-- Task --
If a line in the entries below includes the string "elements", copy it out.

*** Data for the task Section Begins ***

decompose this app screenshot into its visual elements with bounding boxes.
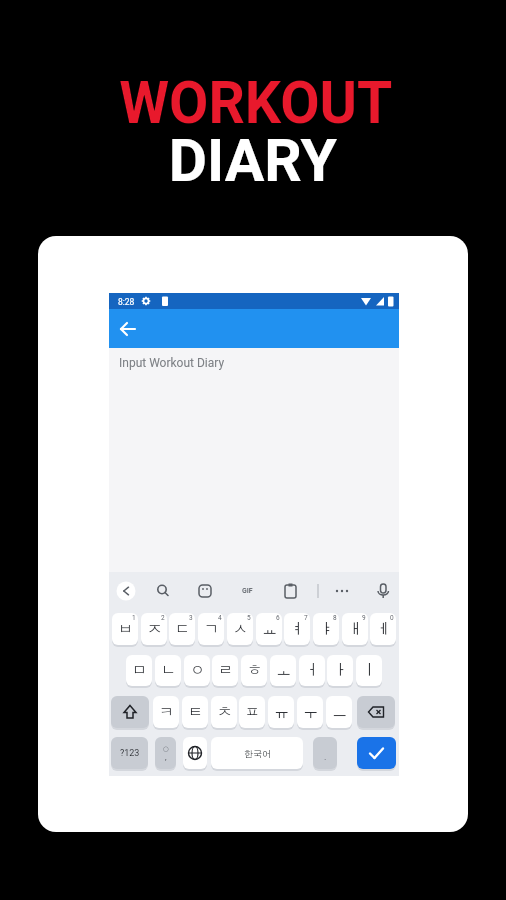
button[interactable]: ㄱ — [198, 613, 224, 645]
button[interactable]: ㅓ — [299, 655, 325, 686]
staticText: ?123 — [120, 748, 140, 759]
staticText: 8:28 — [118, 297, 135, 307]
staticText: ㅊ — [217, 703, 232, 722]
staticText: ㅔ — [376, 620, 391, 639]
button[interactable]: ㅏ — [327, 655, 353, 686]
staticText: 8 — [333, 614, 337, 622]
staticText: 7 — [304, 614, 308, 622]
staticText: ㅁ — [132, 661, 147, 680]
button[interactable] — [373, 581, 393, 601]
button[interactable]: ㅌ — [182, 696, 208, 728]
staticText: 3 — [189, 614, 193, 622]
button[interactable]: ㅈ — [141, 613, 167, 645]
staticText: ㅕ — [290, 620, 305, 639]
button[interactable] — [195, 581, 215, 601]
button[interactable]: 한국어 — [211, 737, 303, 769]
staticText: ○ — [163, 745, 169, 753]
staticText: WORKOUT — [119, 67, 393, 137]
button[interactable]: ?123 — [111, 737, 148, 769]
staticText: DIARY — [169, 125, 337, 195]
staticText: ㅌ — [188, 703, 203, 722]
staticText: 5 — [247, 614, 251, 622]
button[interactable]: ㅗ — [270, 655, 296, 686]
button[interactable] — [357, 696, 395, 728]
button[interactable]: ㅐ — [342, 613, 368, 645]
staticText: ㅂ — [118, 620, 133, 639]
button[interactable] — [152, 581, 172, 601]
button[interactable]: . — [313, 737, 337, 769]
staticText: ㅓ — [305, 661, 320, 680]
button[interactable] — [332, 581, 352, 601]
staticText: ㅍ — [245, 703, 260, 722]
button[interactable]: ㅋ — [153, 696, 179, 728]
staticText: 한국어 — [244, 748, 271, 759]
button[interactable]: ㅑ — [313, 613, 339, 645]
button[interactable]: ㅅ — [227, 613, 253, 645]
staticText: ㅎ — [247, 661, 262, 680]
staticText: ㅠ — [274, 703, 289, 722]
button[interactable]: ㅍ — [239, 696, 265, 728]
button[interactable] — [183, 737, 207, 769]
button[interactable] — [116, 581, 136, 601]
button[interactable] — [116, 317, 140, 341]
staticText: ㅅ — [233, 620, 248, 639]
staticText: ㄷ — [175, 620, 190, 639]
button[interactable]: ㅠ — [268, 696, 294, 728]
button[interactable]: ㅕ — [284, 613, 310, 645]
staticText: ㅛ — [262, 620, 277, 639]
staticText: ㅣ — [362, 661, 377, 680]
button[interactable]: ㅎ — [241, 655, 267, 686]
button[interactable] — [281, 581, 301, 601]
button[interactable]: ㅊ — [211, 696, 237, 728]
button[interactable]: ㄴ — [155, 655, 181, 686]
staticText: ㄴ — [161, 661, 176, 680]
button[interactable]: ㅂ — [112, 613, 138, 645]
staticText: ㅏ — [333, 661, 348, 680]
button[interactable]: ㅣ — [356, 655, 382, 686]
staticText: 9 — [362, 614, 366, 622]
staticText: ㅜ — [303, 703, 318, 722]
button[interactable]: ○ — [155, 737, 176, 769]
staticText: ㅡ — [332, 703, 347, 722]
staticText: ㅈ — [147, 620, 162, 639]
button[interactable]: ㄹ — [212, 655, 238, 686]
staticText: ㅑ — [319, 620, 334, 639]
staticText: 0 — [390, 614, 394, 622]
staticText: 1 — [132, 614, 136, 622]
staticText: Input Workout Diary — [119, 356, 225, 370]
button[interactable]: ㅡ — [326, 696, 352, 728]
staticText: ㅐ — [348, 620, 363, 639]
staticText: 2 — [161, 614, 165, 622]
staticText: 6 — [276, 614, 280, 622]
staticText: ㄱ — [204, 620, 219, 639]
staticText: ㄹ — [218, 661, 233, 680]
staticText: ㅇ — [190, 661, 205, 680]
button[interactable]: ㅇ — [184, 655, 210, 686]
staticText: . — [324, 752, 327, 763]
button[interactable] — [357, 737, 396, 769]
button[interactable] — [239, 581, 259, 601]
staticText: , — [165, 753, 167, 762]
staticText: 4 — [218, 614, 222, 622]
button[interactable]: ㅁ — [126, 655, 152, 686]
button[interactable]: ㅔ — [370, 613, 396, 645]
button[interactable]: ㅛ — [256, 613, 282, 645]
staticText: ㅋ — [159, 703, 174, 722]
button[interactable]: ㅜ — [297, 696, 323, 728]
button[interactable] — [111, 696, 149, 728]
button[interactable]: ㄷ — [169, 613, 195, 645]
staticText: ㅗ — [276, 661, 291, 680]
staticText: GIF — [242, 587, 253, 595]
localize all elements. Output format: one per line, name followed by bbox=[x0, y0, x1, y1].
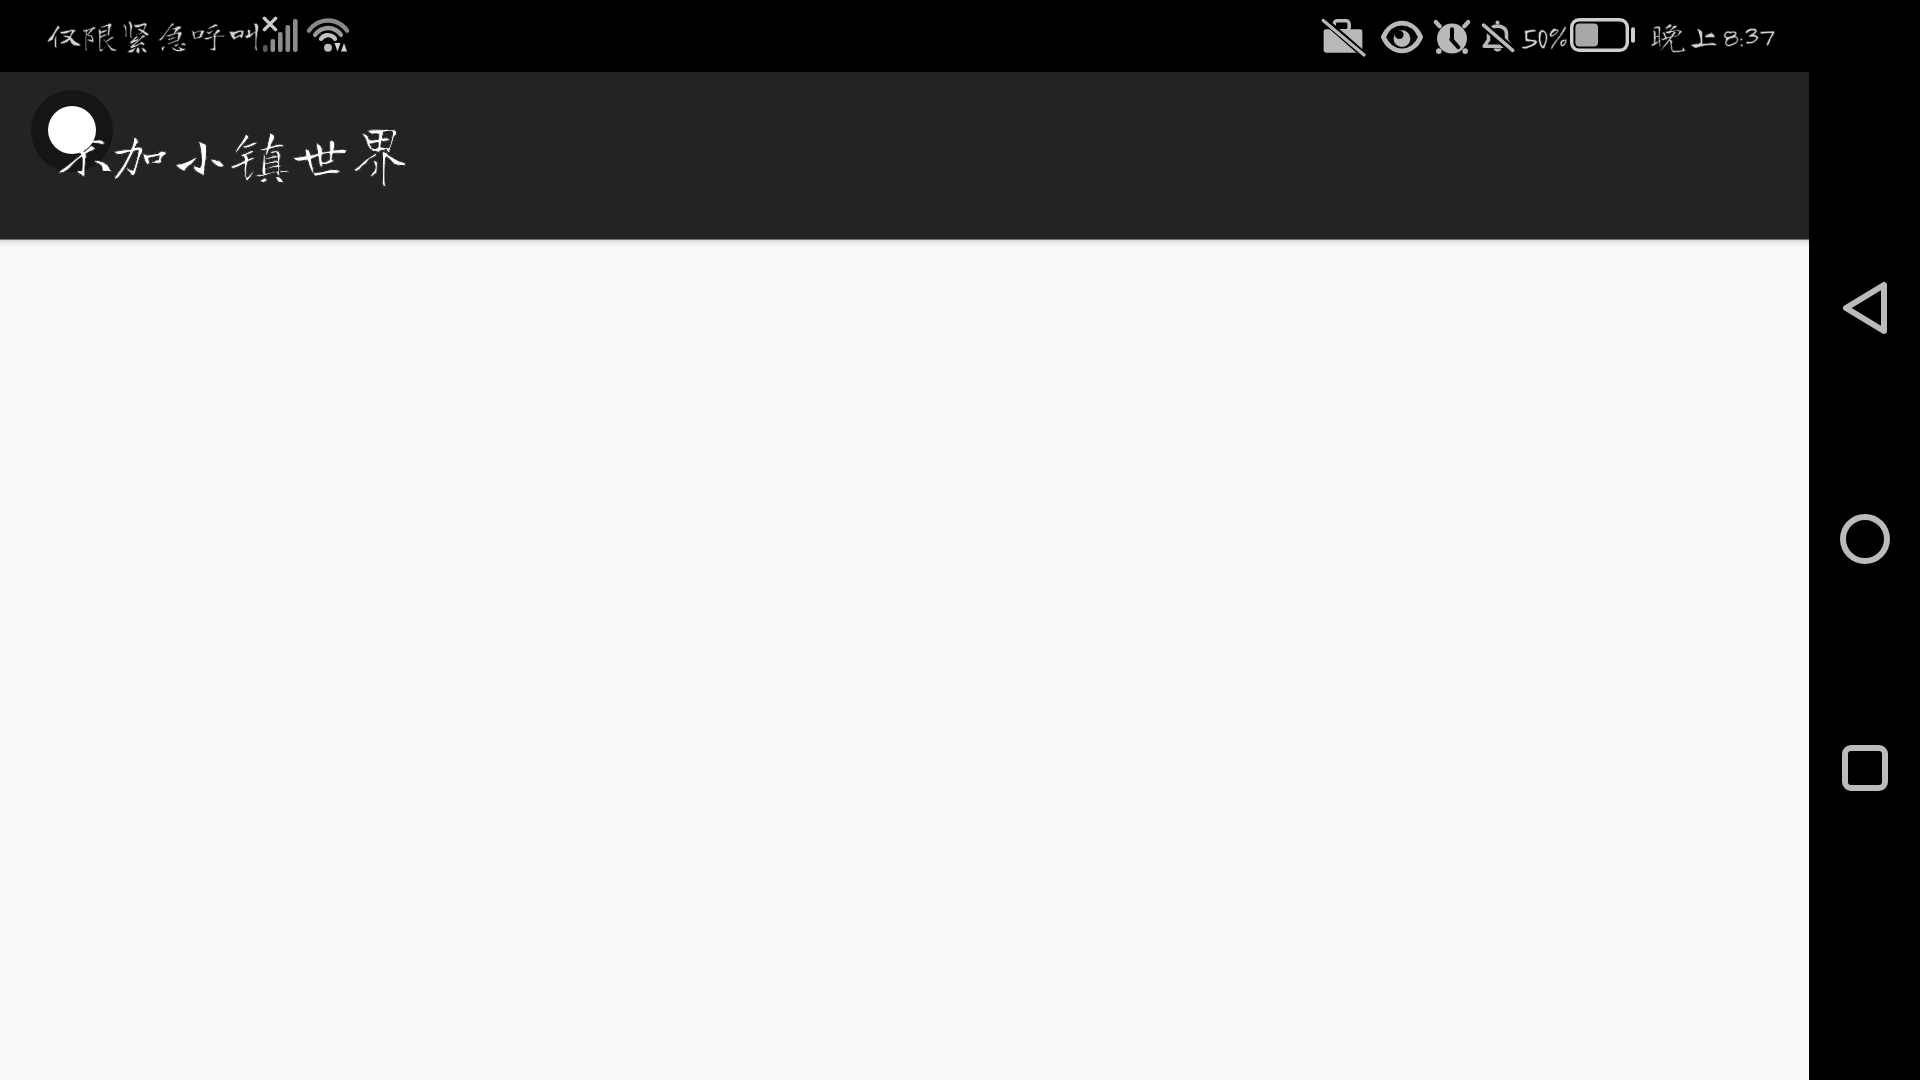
staticText: 50% bbox=[1520, 16, 1567, 57]
staticText: 晚上8:37 bbox=[1650, 17, 1774, 53]
staticText: 加小镇世界 bbox=[110, 123, 410, 183]
staticText: 加小镇世界 bbox=[110, 123, 410, 183]
staticText: 50% bbox=[1520, 16, 1567, 57]
staticText: 不 bbox=[55, 123, 115, 183]
staticText: 晚上8:37 bbox=[1650, 17, 1774, 53]
button[interactable]: Profile avatar bbox=[31, 90, 113, 172]
button[interactable]: Back bbox=[1809, 255, 1920, 361]
staticText: 仅限紧急呼叫 bbox=[46, 16, 263, 52]
button[interactable]: Recent apps bbox=[1809, 715, 1920, 821]
staticText: 不 bbox=[55, 123, 115, 183]
staticText: 仅限紧急呼叫 bbox=[46, 16, 263, 52]
button[interactable]: Home bbox=[1809, 486, 1920, 592]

*** Data for the task Section Ends ***

-- Answer space --
decompose this app screenshot into its visual elements with bounding boxes.
localize all elements. Output format: one per line, name followed by bbox=[x0, y0, x1, y1].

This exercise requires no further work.